The NSC recommended that employers support vaccination efforts by:

  • Providing paid time off for vaccination and recovery, removing financial or work/life balance barriers to access for those who have not yet received vaccinations by offering paid time off (typically 4 hours) per vaccine dose, and providing additional time for side-effect recovery, if necessary;
  • Offering scheduling and transportation support or removing logistical barriers to vaccine access by offering administrative support in scheduling vaccine appointments and discount codes or reimbursement for taxi or ride-sharing services or fuel for personal vehicles;
  • Coordinating on-site vaccination clinics by partnering with local health agencies or mobile vaccine units to coordinate on-site vaccination clinics, similar to annual flu vaccination efforts;
  • Encouraging peer-to-peer communication, such as peer-led sharing and conversations with those who have not yet received vaccinations, with a focus on listening, acknowledging viewpoints and concerns, and providing stories of positive vaccination experiences; and
  • Contacting state officials to express support for vaccination uptake and working with local elected officials.

In updated recommendations, the CDC advised fully vaccinated people that they:

  • Can resume the activities they did before the COVID-19 pandemic;
  • Specifically, can resume activities without wearing a mask or staying 6 feet apart, except where required by federal, state, local, tribal, or territorial laws, rules, and regulations or local business and workplace policies;
  • Do not need to get tested before or after travel or self-quarantine after travel, if traveling within the United States; and
  • Do not need to get tested before leaving the United States if traveling internationally, unless their destination requires it.

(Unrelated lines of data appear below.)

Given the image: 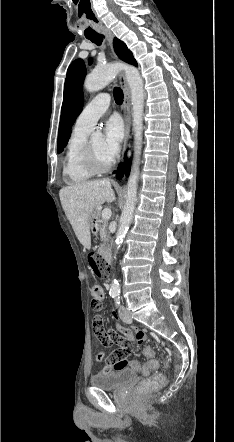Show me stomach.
I'll return each instance as SVG.
<instances>
[{
  "mask_svg": "<svg viewBox=\"0 0 234 442\" xmlns=\"http://www.w3.org/2000/svg\"><path fill=\"white\" fill-rule=\"evenodd\" d=\"M95 219H96V214L95 212H93L89 220V227L92 231H95L97 229V223L95 222Z\"/></svg>",
  "mask_w": 234,
  "mask_h": 442,
  "instance_id": "stomach-1",
  "label": "stomach"
}]
</instances>
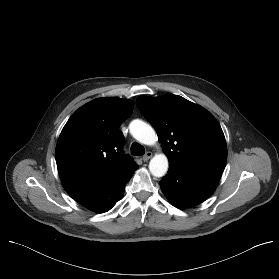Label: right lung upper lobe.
Wrapping results in <instances>:
<instances>
[{
	"label": "right lung upper lobe",
	"instance_id": "1",
	"mask_svg": "<svg viewBox=\"0 0 279 279\" xmlns=\"http://www.w3.org/2000/svg\"><path fill=\"white\" fill-rule=\"evenodd\" d=\"M133 107L130 99L98 98L69 118L55 154L63 187L74 200L99 193L136 170L118 129Z\"/></svg>",
	"mask_w": 279,
	"mask_h": 279
}]
</instances>
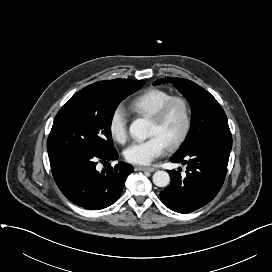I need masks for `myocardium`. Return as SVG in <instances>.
<instances>
[{
  "mask_svg": "<svg viewBox=\"0 0 272 272\" xmlns=\"http://www.w3.org/2000/svg\"><path fill=\"white\" fill-rule=\"evenodd\" d=\"M175 104L180 105L182 108L183 127L178 136L168 144V148L171 150L178 148L186 140L191 131L192 112L188 100L182 96H171L169 99L163 102L150 116L152 121L161 122L169 109Z\"/></svg>",
  "mask_w": 272,
  "mask_h": 272,
  "instance_id": "myocardium-1",
  "label": "myocardium"
}]
</instances>
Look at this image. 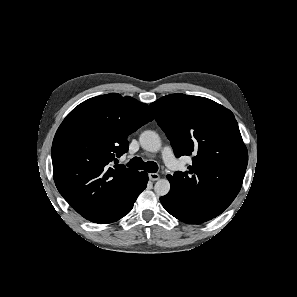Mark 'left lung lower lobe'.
<instances>
[{
    "label": "left lung lower lobe",
    "mask_w": 297,
    "mask_h": 297,
    "mask_svg": "<svg viewBox=\"0 0 297 297\" xmlns=\"http://www.w3.org/2000/svg\"><path fill=\"white\" fill-rule=\"evenodd\" d=\"M160 201L168 213L185 223L200 224L215 218L185 201L176 191L170 190L166 196L160 198Z\"/></svg>",
    "instance_id": "left-lung-lower-lobe-1"
}]
</instances>
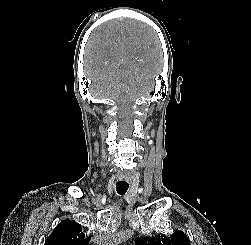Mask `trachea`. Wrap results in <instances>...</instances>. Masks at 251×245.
Wrapping results in <instances>:
<instances>
[{
	"instance_id": "trachea-1",
	"label": "trachea",
	"mask_w": 251,
	"mask_h": 245,
	"mask_svg": "<svg viewBox=\"0 0 251 245\" xmlns=\"http://www.w3.org/2000/svg\"><path fill=\"white\" fill-rule=\"evenodd\" d=\"M128 183L127 182H123V181H119L116 183V191L119 194H125L128 190Z\"/></svg>"
}]
</instances>
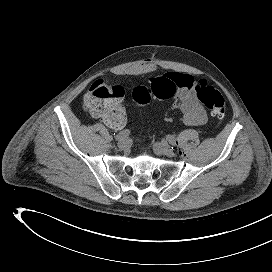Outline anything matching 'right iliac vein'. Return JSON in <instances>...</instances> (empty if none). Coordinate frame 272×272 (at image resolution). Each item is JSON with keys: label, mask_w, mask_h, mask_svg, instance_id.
Instances as JSON below:
<instances>
[{"label": "right iliac vein", "mask_w": 272, "mask_h": 272, "mask_svg": "<svg viewBox=\"0 0 272 272\" xmlns=\"http://www.w3.org/2000/svg\"><path fill=\"white\" fill-rule=\"evenodd\" d=\"M117 145H118V147H119L120 149H125V148L128 147L129 141H128V139H126V138H121V139L118 141Z\"/></svg>", "instance_id": "1"}]
</instances>
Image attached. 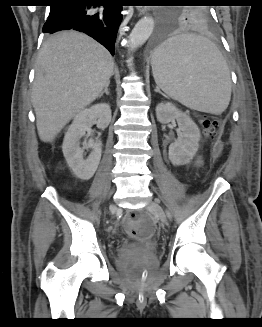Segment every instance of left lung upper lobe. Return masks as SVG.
<instances>
[{
  "mask_svg": "<svg viewBox=\"0 0 262 327\" xmlns=\"http://www.w3.org/2000/svg\"><path fill=\"white\" fill-rule=\"evenodd\" d=\"M180 3H203L204 0H178ZM161 29L166 30L181 23L184 25H210L212 16L206 6H189L160 11Z\"/></svg>",
  "mask_w": 262,
  "mask_h": 327,
  "instance_id": "1",
  "label": "left lung upper lobe"
}]
</instances>
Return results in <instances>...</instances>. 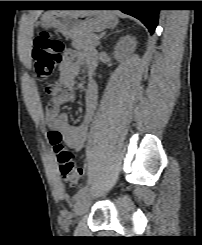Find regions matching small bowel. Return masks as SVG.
Listing matches in <instances>:
<instances>
[{
	"label": "small bowel",
	"instance_id": "obj_1",
	"mask_svg": "<svg viewBox=\"0 0 202 245\" xmlns=\"http://www.w3.org/2000/svg\"><path fill=\"white\" fill-rule=\"evenodd\" d=\"M83 67L89 75H93L96 69L95 57L84 56L73 49L65 51L59 67L57 84L51 86L52 99L43 114V120L48 124L56 125L62 132L66 144L76 151L80 150L86 142L88 126L97 108L99 96L97 83L90 79L85 88L84 115L79 125H72L69 116L60 114L59 109L61 105L74 101L76 78Z\"/></svg>",
	"mask_w": 202,
	"mask_h": 245
}]
</instances>
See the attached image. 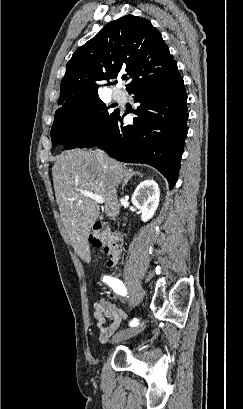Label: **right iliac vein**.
Masks as SVG:
<instances>
[{
  "instance_id": "obj_1",
  "label": "right iliac vein",
  "mask_w": 243,
  "mask_h": 409,
  "mask_svg": "<svg viewBox=\"0 0 243 409\" xmlns=\"http://www.w3.org/2000/svg\"><path fill=\"white\" fill-rule=\"evenodd\" d=\"M145 328V324L142 323L139 326H136L134 328H129V329H125L122 330L118 333H116L113 337V340L115 342H119V341H124L126 339H129L135 335H138L139 333H141Z\"/></svg>"
}]
</instances>
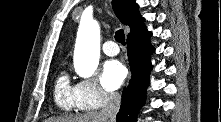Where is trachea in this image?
<instances>
[{"instance_id":"1","label":"trachea","mask_w":221,"mask_h":122,"mask_svg":"<svg viewBox=\"0 0 221 122\" xmlns=\"http://www.w3.org/2000/svg\"><path fill=\"white\" fill-rule=\"evenodd\" d=\"M115 40L119 42L120 44L125 45V34H124L123 29L116 31Z\"/></svg>"}]
</instances>
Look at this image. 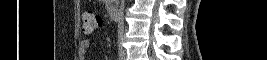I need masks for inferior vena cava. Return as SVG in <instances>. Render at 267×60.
Instances as JSON below:
<instances>
[{"mask_svg": "<svg viewBox=\"0 0 267 60\" xmlns=\"http://www.w3.org/2000/svg\"><path fill=\"white\" fill-rule=\"evenodd\" d=\"M123 11H124V0H122V4L119 10V20H118V33L122 34L124 31V18H123ZM122 52V50H121Z\"/></svg>", "mask_w": 267, "mask_h": 60, "instance_id": "inferior-vena-cava-1", "label": "inferior vena cava"}]
</instances>
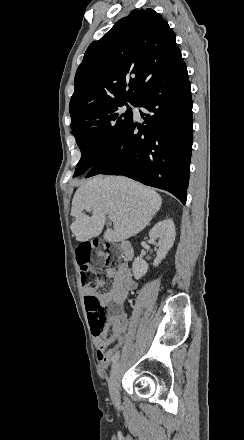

However, the CDC cautioned that everyone must show a negative test result for COVID-19 infection or documentation of recovery from COVID-19 before boarding an international flight to the United States and still should get tested for COVID-19 3 to 5 days after international travel. The fully vaccinated do not need to self-quarantine after international travel, according to the CDC.

The CDC also said that those who work in a correctional or detention facility or a homeless shelter and are around someone who has COVID-19 should still get tested, even if they don’t have symptoms.